"So if I am figuring this right, the power dissipated is 5*0.093=0.465 watts."

The actual power dissipation calculation for a linear voltage regulator is the voltage drop across the regulator times the current. So if the input voltage is 15 vdc then the power loss would be 1 watt (10 X .1). So one way to lower the heat is to keep the input voltage as low as possible, but no lower then the drop out limit specification of the device, 8 volts would be nice.

As far as temperature Vs power dissipation, it is pretty complex but can be expressed mathematically. First the max temp spec is for the silicon chip inside the package, not the external package temperature. A heat sinks effectiveness is based on several things, it's size, how good the heat conduction is between the regulator package and the heat sink, the ambient temperature, etc.

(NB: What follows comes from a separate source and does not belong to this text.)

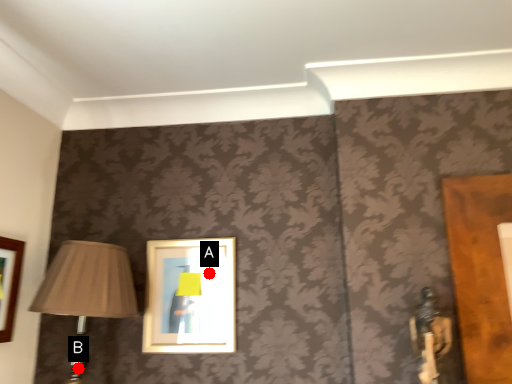 Question: Two points are circled on the image, labeled by A and B beside each circle. Which of the following is the closest to the observer?

Choices:
 (A) A is closer
 (B) B is closer

Answer: (B)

A data sheet for the regulator should cover the topic if you are really interested in the math. Of all semi-conductors, linear voltage regulators are the one we usually don't worry too much about because they usually have internal protection circuitry that turns off the current flow if the temperature or current draw goes over specification.

So other then lowering the input voltage if possible, I wouldn't worry to much about it. If the heat really bothers you, or you are planning to use battery power then consider using a switching voltage regulator, they are much more effecient and therefore produce less heat for the same current draw.